This week I am seeing some new dragonflies emerging. Now we have some Twelve-Spotted Skimmers, Libellula-pulchella, helping to do battle against the deer flies and horse flies. Twelve-spotted Skimmer dragonflies slightly resemble the Common Whitetail dragonflies that I posted about a couple weeks ago. When they sit still for a moment it is easy to spot some of the key differences between those dragonflies. I love seeing these dragonflies, as well as the Whitetails, as they have the size and agility to easily take down many of the annoying biting insects around the ponds.

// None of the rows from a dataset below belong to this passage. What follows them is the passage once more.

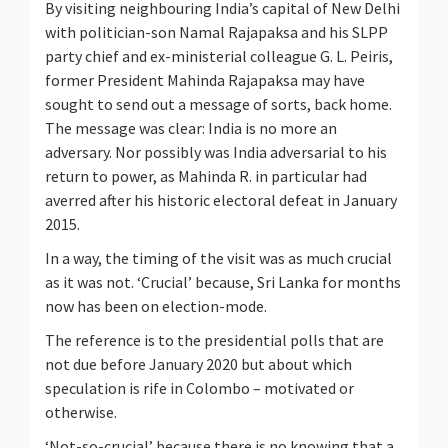
By visiting neighbouring India’s capital of New Delhi
with politician-son Namal Rajapaksa and his SLPP
party chief and ex-ministerial colleague G. L. Peiris,
former President Mahinda Rajapaksa may have
sought to send out a message of sorts, back home.
The message was clear: India is no more an
adversary. Nor possibly was India adversarial to his
return to power, as Mahinda R. in particular had
averred after his historic electoral defeat in January
2015.
In a way, the timing of the visit was as much crucial
as it was not. ‘Crucial’ because, Sri Lanka for months
now has been on election-mode.
The reference is to the presidential polls that are
not due before January 2020 but about which
speculation is rife in Colombo – motivated or
otherwise.
‘Not-so-crucial’ because there is no knowing that a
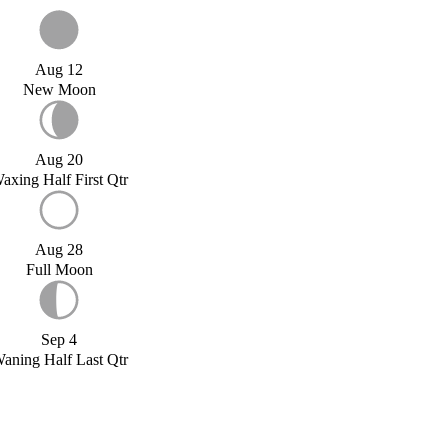
Aug 12
New Moon
Aug 20
axing Half First Qtr
Aug 28
Full Moon
Sep 4
aning Half Last Qtr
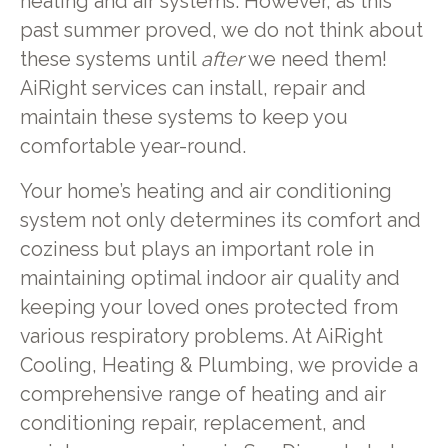
heating and air systems. However, as this
past summer proved, we do not think about
these systems until
after
we need them!
AiRight services can install, repair and
maintain these systems to keep you
comfortable year-round.
Your home’s heating and air conditioning
system not only determines its comfort and
coziness but plays an important role in
maintaining optimal indoor air quality and
keeping your loved ones protected from
various respiratory problems. At AiRight
Cooling, Heating & Plumbing, we provide a
comprehensive range of heating and air
conditioning repair, replacement, and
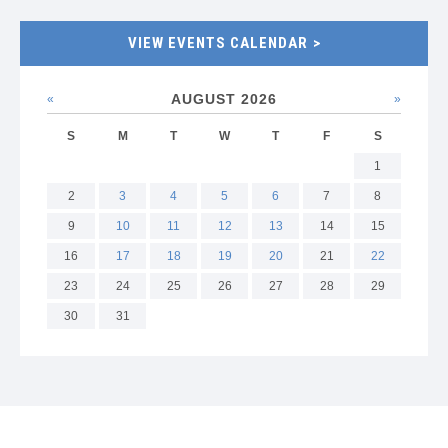
VIEW EVENTS CALENDAR
AUGUST 2026
«
Previous
Next
»
month
month
S
M
T
W
T
F
S
1
2
3
4
5
6
7
8
9
10
11
12
13
14
15
16
17
18
19
20
21
22
23
24
25
26
27
28
29
30
31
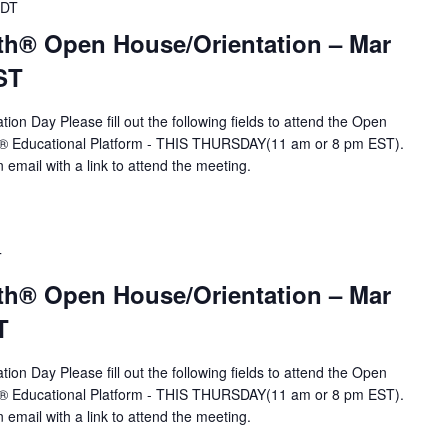
DT
th® Open House/Orientation – Mar
ST
ion Day Please fill out the following fields to attend the Open
A® Educational Platform - THIS THURSDAY(11 am or 8 pm EST).
n email with a link to attend the meeting.
T
th® Open House/Orientation – Mar
T
ion Day Please fill out the following fields to attend the Open
A® Educational Platform - THIS THURSDAY(11 am or 8 pm EST).
n email with a link to attend the meeting.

I also took a few photos of plants and flowers around the garden and in the fields. The orange daylilies, Hemerocallis fulva, are in peak bloom. Those lilies can spread and choke out even the most aggressive grasses so I like to situate them where they will help make garden maintenance easier rather than become a nuisance. They are useful on difficult patches that can’t be reached by the mower, or on slopes and ditches that are prone to erosion or waterlogging.

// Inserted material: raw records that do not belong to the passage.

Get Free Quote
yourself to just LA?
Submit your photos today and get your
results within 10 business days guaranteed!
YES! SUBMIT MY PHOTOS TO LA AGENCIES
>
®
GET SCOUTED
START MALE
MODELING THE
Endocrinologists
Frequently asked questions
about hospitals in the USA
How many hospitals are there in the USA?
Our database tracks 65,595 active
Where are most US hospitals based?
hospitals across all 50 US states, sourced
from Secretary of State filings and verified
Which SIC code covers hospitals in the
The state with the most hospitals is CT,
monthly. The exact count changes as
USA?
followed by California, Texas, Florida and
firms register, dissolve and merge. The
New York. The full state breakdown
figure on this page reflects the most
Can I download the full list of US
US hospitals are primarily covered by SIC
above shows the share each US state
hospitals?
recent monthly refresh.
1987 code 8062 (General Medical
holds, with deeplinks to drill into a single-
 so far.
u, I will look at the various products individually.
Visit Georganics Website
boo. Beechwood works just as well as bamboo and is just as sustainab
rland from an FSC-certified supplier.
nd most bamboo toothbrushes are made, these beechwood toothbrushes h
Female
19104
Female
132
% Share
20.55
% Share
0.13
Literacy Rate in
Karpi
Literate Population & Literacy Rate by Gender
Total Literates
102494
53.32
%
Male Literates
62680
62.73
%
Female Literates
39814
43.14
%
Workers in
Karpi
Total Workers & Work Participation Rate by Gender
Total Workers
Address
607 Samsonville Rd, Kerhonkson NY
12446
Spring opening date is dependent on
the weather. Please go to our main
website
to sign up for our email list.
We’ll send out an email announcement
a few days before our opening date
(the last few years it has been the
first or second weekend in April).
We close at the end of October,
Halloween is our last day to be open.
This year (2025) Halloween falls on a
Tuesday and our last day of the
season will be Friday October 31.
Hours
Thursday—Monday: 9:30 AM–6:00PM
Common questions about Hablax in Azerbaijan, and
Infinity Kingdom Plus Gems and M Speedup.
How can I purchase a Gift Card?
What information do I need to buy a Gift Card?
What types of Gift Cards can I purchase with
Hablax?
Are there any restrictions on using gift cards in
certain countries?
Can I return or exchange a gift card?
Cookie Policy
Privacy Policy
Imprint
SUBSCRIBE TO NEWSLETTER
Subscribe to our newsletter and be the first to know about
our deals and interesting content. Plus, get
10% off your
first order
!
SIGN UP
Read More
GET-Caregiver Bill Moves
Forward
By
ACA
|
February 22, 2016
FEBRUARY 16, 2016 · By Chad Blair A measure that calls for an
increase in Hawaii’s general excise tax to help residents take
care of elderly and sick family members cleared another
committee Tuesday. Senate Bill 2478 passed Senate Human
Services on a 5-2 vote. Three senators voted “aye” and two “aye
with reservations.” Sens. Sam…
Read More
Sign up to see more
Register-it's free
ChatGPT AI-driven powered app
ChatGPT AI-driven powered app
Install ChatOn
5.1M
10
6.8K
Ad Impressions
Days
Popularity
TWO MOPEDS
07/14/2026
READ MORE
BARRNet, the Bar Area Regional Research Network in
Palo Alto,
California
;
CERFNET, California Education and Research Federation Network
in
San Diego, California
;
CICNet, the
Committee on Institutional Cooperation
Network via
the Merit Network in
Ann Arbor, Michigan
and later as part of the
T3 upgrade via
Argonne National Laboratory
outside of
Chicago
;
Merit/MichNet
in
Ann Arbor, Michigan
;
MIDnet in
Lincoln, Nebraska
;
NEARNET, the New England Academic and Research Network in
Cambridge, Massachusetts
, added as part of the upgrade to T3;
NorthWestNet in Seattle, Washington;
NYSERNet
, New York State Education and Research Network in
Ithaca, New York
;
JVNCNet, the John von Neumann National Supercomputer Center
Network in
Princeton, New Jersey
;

Out in the dry fields the sunflower-like Gaillardia, aka “Blanket Flower”, is in full bloom. They look like large orange daisies with yellow tipped petals. Perennial Sweet Pea is flowering too. The deep pink perennial sweet pea plants look nice in the wild, are very hardy, low-maintenance and will tolerate poor soil. While they have many advantages over the annual type there is a trade-off. The hardy perennial sweet pea lacks any of the scent and color variety that the delicate annual type is famous for.